The best reason for deploying this technology right now is to speed transaction times, particularly if transactions tend to be under $25 and don't need a signature for approval (thereby saving 10 extra seconds over a signature). Convenience stores, gas stations and specialty retail are the early adopters.
"Adoption by retailers and consumers is still in its relative infancy," explains Rob Garf, vice president, retail strategies practice, AMR Research. "But when it does mature, it will bring a huge benefit to both retailers and consumers. Typically, RF-based contactless payments are 25 percent to 65 percent faster than cash transactions, which can drive significant labor efficiencies and reduce checkout lines. We'll see broader adoption in the next two to four years."

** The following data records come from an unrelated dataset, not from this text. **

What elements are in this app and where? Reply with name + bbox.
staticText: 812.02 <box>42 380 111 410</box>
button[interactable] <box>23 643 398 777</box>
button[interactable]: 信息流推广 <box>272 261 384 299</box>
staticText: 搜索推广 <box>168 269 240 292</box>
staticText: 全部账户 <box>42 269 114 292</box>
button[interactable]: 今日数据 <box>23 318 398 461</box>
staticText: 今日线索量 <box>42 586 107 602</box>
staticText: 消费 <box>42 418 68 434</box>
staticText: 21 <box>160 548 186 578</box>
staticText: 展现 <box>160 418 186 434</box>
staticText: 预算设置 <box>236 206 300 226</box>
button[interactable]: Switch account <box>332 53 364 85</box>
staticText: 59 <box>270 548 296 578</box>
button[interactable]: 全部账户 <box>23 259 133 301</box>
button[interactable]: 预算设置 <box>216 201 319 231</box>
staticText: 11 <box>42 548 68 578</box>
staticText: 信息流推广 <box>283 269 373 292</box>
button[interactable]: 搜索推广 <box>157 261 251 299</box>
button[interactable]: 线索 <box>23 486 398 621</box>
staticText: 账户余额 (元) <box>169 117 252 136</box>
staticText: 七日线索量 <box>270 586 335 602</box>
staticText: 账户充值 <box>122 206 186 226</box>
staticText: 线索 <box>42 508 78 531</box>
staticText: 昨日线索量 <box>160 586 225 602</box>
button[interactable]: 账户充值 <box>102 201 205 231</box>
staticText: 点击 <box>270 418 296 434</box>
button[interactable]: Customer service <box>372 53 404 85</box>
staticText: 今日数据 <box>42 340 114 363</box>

Visa, MasterCard and American Express are currently pushing this wave of technology investment to influence consumers' payment preferences, driving up transaction fees versus cash even on small transactions. The card issuers are providing incentives to retailers like co-branded marketing on the cards/key fobs, charge-back protection, funding, marketing support, and lower transaction fees (still not widely used). However, retailers say that the card issuers' marketing investment has not been sufficient to promote this new technology to the public. Garf advises retailers to ensure that all new payment terminals accept any branded payment device to ensure a natural transition for their customers. He also recommends integrating contactless payment into loyalty and stored value applications in order to simplify transactions for both associates and customers.

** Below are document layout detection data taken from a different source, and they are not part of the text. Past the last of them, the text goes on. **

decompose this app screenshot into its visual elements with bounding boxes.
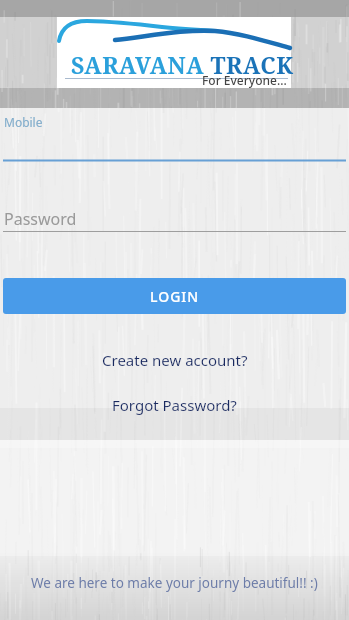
staticText: Forgot Password? [112, 395, 237, 415]
staticText: Mobile [4, 114, 43, 130]
staticText: We are here to make your journy beautifu… [31, 574, 318, 592]
staticText: For Everyone... [202, 72, 287, 88]
staticText: SARAVANA TRACK [71, 49, 294, 80]
staticText: Create new account? [102, 350, 248, 370]
staticText: Password [4, 208, 77, 230]
button[interactable]: Forgot Password? [106, 389, 243, 421]
button[interactable]: LOGIN [3, 278, 346, 314]
staticText: LOGIN [150, 287, 200, 306]
button[interactable]: Create new account? [96, 344, 254, 376]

Low Usage and Other Hurdles
The biggest obstacle to deployment remains the ever-elusive ROI, which will only improve once usage increases. Early adopter Wawa reports that one percent to 1.5 percent of current transactions are being done through contactless payment, despite Wawa's having deployed 2200 Hypercom L4100 terminals in all 560 of its stores, plus contactless card readers on all of its gas pumps. Guy Festa, store automation manager for Wawa, explains: "We had a very aggressive rollout, and we're allowing it to grow and mature a bit. Chase helped us launch and market this program. It required a blanket replacement of all terminals, plus install costs and more."

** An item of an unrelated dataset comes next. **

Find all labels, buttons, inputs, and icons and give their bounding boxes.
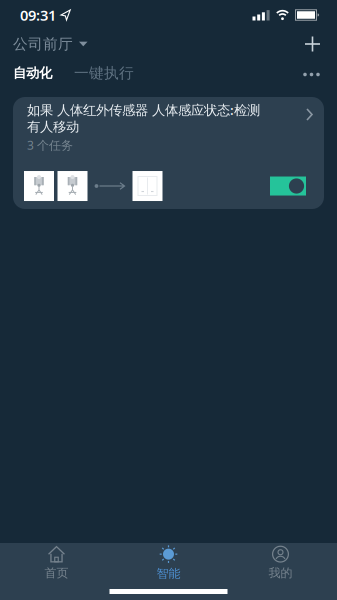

Another important hurdle is store associate training and adoption. Associates need to use it, understand the benefits to both associates and customers, and educate customers in how to use it. This will be the key driver for customer acceptance and usage. Some retailers have offered incentives to customers for signing up for contactless payment programs, such as a discount off their first transaction or a free drink while they're signing up.
Security is vital in reassuring the public that their personal data will be safe with contactless payment. All payment methods must adhere to the PCI data security standard. If a card/key fob is lost or stolen, some retailers will require an accompanying signature for transactions. Midwestern grocery and general merchandise retailer Meijer is upgrading its contactless MasterCard program to dynamic CVC3 authorization security, according to Michael Ross, director of marketing strategy and customer relationships for Meijer. "This changes the authorization code every time the contactless card encounters a reader, making it even more secure," Ross says.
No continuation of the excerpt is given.